> **What you are asked to do**
From the first entry to the last, copy each one exactly.

> **Task material**
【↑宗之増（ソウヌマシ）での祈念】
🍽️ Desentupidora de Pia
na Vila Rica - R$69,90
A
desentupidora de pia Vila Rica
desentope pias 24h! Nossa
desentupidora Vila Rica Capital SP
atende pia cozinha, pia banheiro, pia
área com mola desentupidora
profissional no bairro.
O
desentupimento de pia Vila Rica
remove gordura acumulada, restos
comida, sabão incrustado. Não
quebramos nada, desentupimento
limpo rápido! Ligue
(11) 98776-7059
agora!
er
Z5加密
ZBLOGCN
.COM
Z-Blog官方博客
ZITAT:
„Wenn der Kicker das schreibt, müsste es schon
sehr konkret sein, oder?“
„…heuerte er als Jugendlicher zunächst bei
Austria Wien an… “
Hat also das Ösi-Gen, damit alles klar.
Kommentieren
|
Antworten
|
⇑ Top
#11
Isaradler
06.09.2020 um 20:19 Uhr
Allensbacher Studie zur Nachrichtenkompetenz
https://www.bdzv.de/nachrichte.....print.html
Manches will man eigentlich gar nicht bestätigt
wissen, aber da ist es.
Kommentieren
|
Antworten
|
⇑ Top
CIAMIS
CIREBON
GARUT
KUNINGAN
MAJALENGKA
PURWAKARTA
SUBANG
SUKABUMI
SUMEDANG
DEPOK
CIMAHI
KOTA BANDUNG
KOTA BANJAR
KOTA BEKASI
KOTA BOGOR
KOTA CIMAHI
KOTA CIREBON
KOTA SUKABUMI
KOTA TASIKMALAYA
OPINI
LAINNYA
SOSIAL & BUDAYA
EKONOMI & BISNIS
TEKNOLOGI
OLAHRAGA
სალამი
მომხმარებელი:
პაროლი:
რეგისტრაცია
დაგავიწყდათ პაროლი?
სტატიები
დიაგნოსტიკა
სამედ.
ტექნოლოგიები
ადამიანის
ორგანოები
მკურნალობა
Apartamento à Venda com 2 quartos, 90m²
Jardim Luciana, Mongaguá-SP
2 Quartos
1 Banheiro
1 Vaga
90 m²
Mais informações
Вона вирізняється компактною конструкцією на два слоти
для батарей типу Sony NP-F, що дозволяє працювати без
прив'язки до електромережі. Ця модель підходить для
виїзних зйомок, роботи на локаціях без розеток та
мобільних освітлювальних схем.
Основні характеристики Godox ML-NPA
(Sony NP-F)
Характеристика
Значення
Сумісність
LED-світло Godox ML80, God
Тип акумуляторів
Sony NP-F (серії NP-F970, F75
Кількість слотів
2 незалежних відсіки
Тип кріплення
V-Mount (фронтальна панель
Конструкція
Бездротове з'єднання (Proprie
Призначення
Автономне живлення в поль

> **Solution to this task**
【↑宗之増（ソウヌマシ）での祈念】
🍽️ Desentupidora de Pia
na Vila Rica - R$69,90
A
desentupidora de pia Vila Rica
desentope pias 24h! Nossa
desentupidora Vila Rica Capital SP
atende pia cozinha, pia banheiro, pia
área com mola desentupidora
profissional no bairro.
O
desentupimento de pia Vila Rica
remove gordura acumulada, restos
comida, sabão incrustado. Não
quebramos nada, desentupimento
limpo rápido! Ligue
(11) 98776-7059
agora!
er
Z5加密
ZBLOGCN
.COM
Z-Blog官方博客
ZITAT:
„Wenn der Kicker das schreibt, müsste es schon
sehr konkret sein, oder?“
„…heuerte er als Jugendlicher zunächst bei
Austria Wien an… “
Hat also das Ösi-Gen, damit alles klar.
Kommentieren
|
Antworten
|
⇑ Top
#11
Isaradler
06.09.2020 um 20:19 Uhr
Allensbacher Studie zur Nachrichtenkompetenz
https://www.bdzv.de/nachrichte.....print.html
Manches will man eigentlich gar nicht bestätigt
wissen, aber da ist es.
Kommentieren
|
Antworten
|
⇑ Top
CIAMIS
CIREBON
GARUT
KUNINGAN
MAJALENGKA
PURWAKARTA
SUBANG
SUKABUMI
SUMEDANG
DEPOK
CIMAHI
KOTA BANDUNG
KOTA BANJAR
KOTA BEKASI
KOTA BOGOR
KOTA CIMAHI
KOTA CIREBON
KOTA SUKABUMI
KOTA TASIKMALAYA
OPINI
LAINNYA
SOSIAL & BUDAYA
EKONOMI & BISNIS
TEKNOLOGI
OLAHRAGA
სალამი
მომხმარებელი:
პაროლი:
რეგისტრაცია
დაგავიწყდათ პაროლი?
სტატიები
დიაგნოსტიკა
სამედ.
ტექნოლოგიები
ადამიანის
ორგანოები
მკურნალობა
Apartamento à Venda com 2 quartos, 90m²
Jardim Luciana, Mongaguá-SP
2 Quartos
1 Banheiro
1 Vaga
90 m²
Mais informações
Вона вирізняється компактною конструкцією на два слоти
для батарей типу Sony NP-F, що дозволяє працювати без
прив'язки до електромережі. Ця модель підходить для
виїзних зйомок, роботи на локаціях без розеток та
мобільних освітлювальних схем.
Основні характеристики Godox ML-NPA
(Sony NP-F)
Характеристика
Значення
Сумісність
LED-світло Godox ML80, God
Тип акумуляторів
Sony NP-F (серії NP-F970, F75
Кількість слотів
2 незалежних відсіки
Тип кріплення
V-Mount (фронтальна панель
Конструкція
Бездротове з'єднання (Proprie
Призначення
Автономне живлення в поль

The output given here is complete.